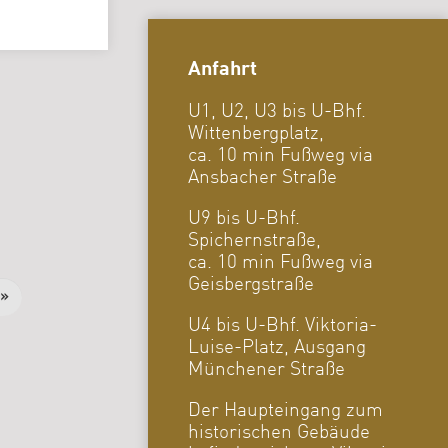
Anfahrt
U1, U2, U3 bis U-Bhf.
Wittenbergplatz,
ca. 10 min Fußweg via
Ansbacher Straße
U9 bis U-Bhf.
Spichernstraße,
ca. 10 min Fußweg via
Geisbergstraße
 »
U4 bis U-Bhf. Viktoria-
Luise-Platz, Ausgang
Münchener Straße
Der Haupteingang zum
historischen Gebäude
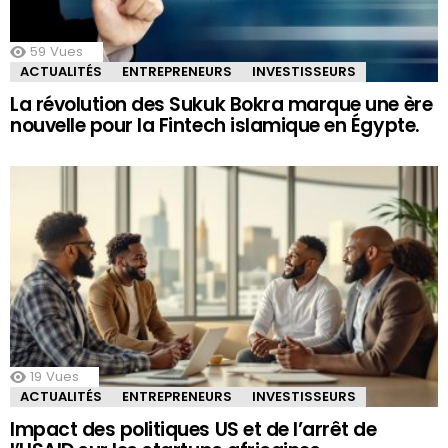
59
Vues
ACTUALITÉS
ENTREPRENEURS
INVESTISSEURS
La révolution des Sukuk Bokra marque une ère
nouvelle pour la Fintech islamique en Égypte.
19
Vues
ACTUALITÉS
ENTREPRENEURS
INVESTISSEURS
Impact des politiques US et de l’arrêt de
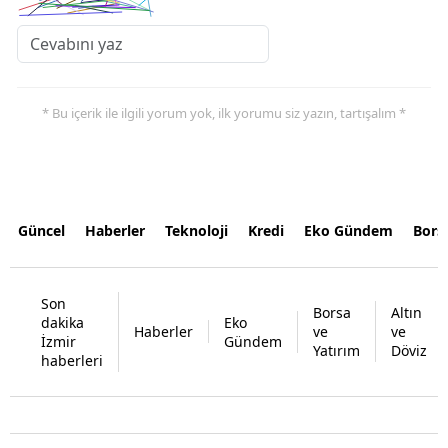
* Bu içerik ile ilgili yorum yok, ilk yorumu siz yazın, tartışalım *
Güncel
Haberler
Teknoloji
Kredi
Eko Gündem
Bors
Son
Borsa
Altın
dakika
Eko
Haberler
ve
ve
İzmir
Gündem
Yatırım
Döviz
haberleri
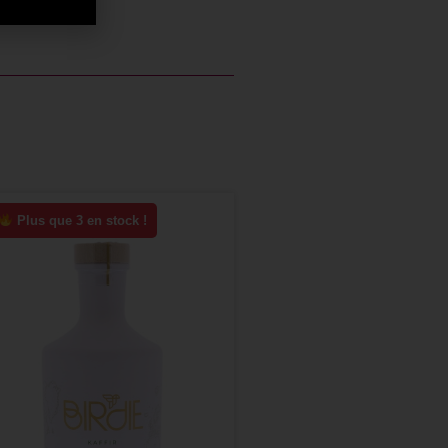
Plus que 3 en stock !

◇ ◇ ◇ ◇ ◇

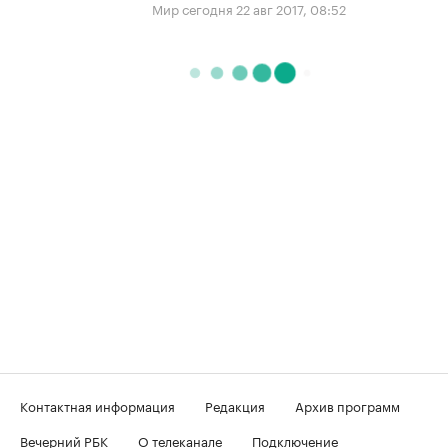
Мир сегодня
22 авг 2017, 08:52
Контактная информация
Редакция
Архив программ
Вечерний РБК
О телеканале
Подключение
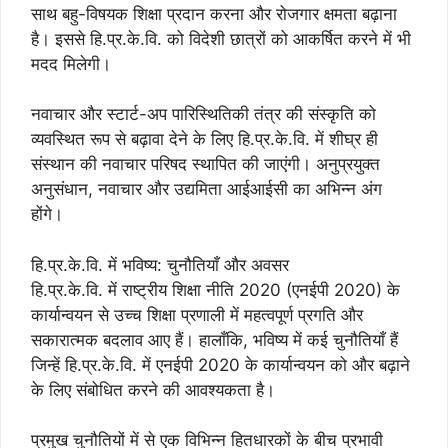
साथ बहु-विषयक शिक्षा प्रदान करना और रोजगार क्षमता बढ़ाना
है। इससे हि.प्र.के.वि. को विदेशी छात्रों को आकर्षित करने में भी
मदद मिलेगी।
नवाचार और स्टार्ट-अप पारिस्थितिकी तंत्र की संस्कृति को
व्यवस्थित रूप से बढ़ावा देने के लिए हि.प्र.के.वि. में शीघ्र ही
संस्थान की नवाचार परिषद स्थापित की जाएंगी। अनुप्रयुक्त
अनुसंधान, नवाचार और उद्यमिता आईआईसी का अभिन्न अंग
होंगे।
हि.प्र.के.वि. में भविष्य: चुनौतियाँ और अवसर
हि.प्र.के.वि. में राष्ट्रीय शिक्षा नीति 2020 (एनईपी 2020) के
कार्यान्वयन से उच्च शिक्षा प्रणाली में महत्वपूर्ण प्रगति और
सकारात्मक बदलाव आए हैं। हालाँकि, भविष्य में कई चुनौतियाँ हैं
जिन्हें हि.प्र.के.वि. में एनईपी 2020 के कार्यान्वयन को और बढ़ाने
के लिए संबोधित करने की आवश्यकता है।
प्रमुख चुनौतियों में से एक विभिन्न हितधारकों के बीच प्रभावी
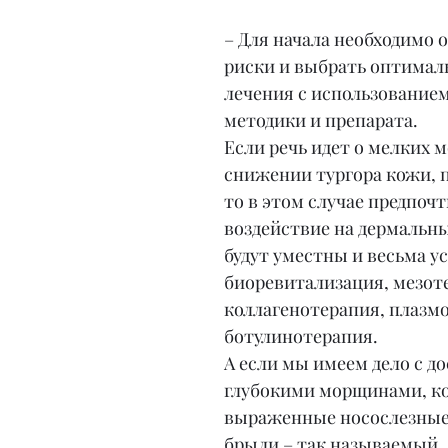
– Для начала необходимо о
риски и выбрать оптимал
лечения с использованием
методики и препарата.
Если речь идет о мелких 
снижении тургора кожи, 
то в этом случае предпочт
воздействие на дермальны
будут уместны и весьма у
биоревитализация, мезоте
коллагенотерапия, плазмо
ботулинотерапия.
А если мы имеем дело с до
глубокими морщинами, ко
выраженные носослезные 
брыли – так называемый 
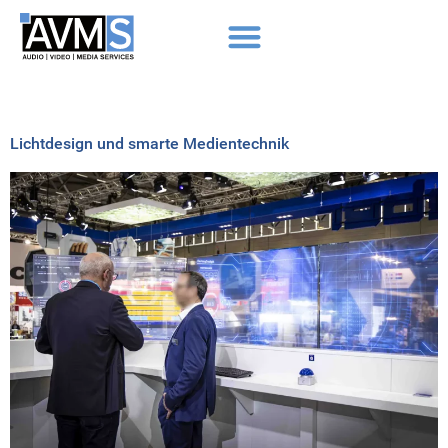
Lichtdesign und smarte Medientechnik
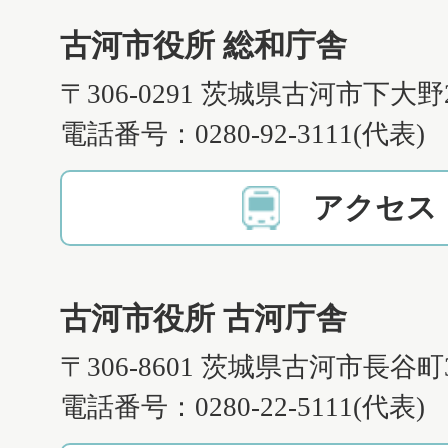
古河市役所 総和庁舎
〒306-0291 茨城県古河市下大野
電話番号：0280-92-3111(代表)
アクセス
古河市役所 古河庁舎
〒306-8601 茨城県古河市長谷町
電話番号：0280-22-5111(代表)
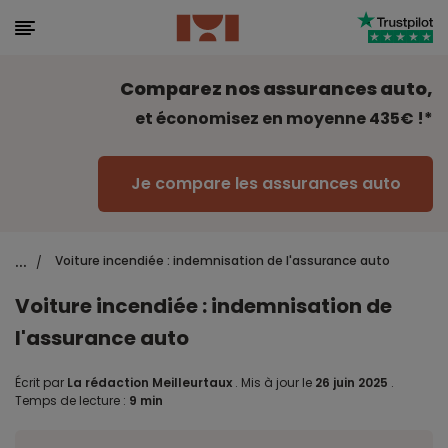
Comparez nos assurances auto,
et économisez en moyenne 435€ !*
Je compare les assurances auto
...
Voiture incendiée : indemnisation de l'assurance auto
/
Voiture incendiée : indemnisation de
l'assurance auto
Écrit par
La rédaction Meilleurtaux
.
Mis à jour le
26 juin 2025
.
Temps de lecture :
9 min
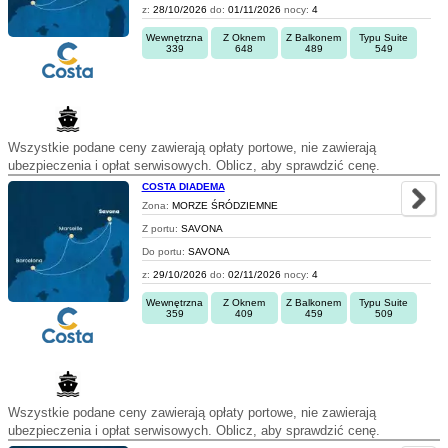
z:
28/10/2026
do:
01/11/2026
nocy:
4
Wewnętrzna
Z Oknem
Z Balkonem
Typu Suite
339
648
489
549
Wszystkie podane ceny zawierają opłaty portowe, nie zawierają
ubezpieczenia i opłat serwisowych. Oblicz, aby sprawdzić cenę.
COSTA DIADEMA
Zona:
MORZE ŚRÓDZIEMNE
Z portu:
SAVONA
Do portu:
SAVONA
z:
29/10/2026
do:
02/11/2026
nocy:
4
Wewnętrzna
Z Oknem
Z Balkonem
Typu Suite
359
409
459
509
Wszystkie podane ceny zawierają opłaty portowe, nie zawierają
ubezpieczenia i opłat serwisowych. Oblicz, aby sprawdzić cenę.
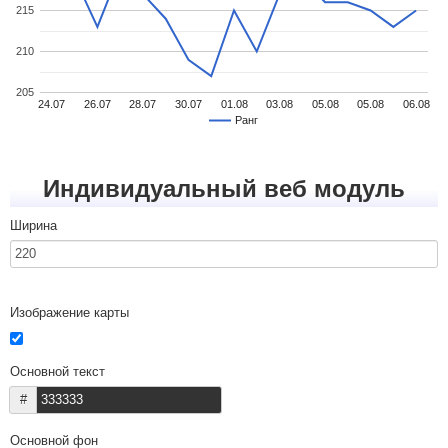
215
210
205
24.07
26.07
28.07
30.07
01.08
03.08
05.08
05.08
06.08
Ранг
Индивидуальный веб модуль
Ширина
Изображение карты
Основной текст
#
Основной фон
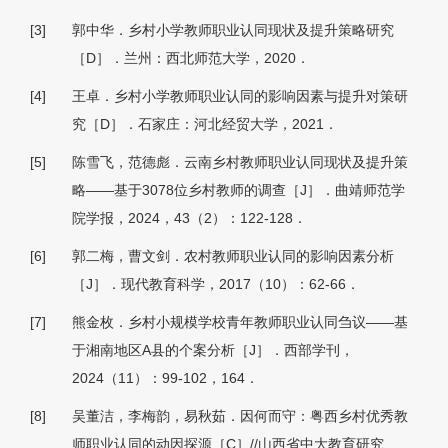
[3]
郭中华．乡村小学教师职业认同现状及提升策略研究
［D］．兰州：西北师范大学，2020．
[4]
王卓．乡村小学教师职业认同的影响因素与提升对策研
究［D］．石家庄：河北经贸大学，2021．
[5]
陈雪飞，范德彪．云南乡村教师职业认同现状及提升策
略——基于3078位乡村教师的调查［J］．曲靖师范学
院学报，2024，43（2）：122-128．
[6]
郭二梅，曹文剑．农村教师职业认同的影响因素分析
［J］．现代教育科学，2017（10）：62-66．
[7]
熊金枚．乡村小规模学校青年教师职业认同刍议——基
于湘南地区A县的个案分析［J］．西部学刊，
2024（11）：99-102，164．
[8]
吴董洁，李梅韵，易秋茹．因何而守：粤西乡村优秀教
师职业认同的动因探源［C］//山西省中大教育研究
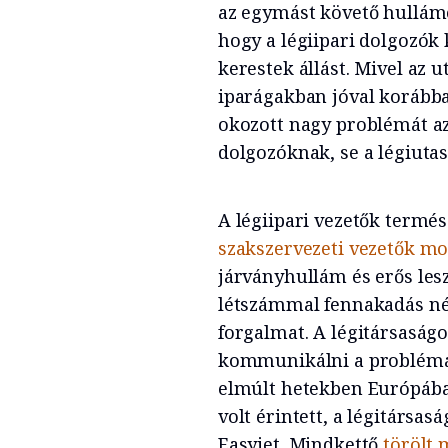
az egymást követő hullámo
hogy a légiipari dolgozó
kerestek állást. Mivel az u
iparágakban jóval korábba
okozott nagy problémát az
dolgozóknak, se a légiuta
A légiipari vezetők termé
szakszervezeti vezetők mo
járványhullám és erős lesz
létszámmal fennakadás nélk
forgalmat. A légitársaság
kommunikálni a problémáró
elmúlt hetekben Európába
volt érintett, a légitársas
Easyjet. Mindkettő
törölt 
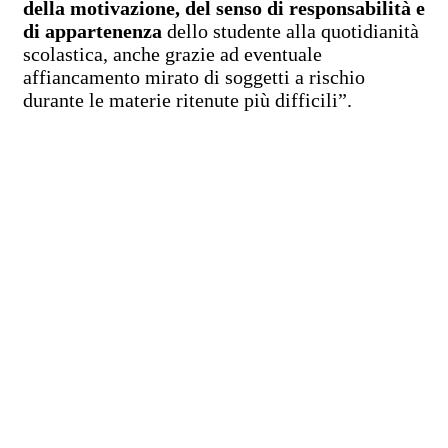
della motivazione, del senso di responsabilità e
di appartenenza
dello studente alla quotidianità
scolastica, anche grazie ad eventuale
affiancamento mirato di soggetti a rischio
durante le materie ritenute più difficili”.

◇ ◇ ◇ ◇ ◇

[Requirement]
Search the records above for the string "incendiée". Copy every line that contains it.

[Answer to this exercise]
Voiture incendiée : indemnisation de l'assurance auto
Voiture incendiée : indemnisation de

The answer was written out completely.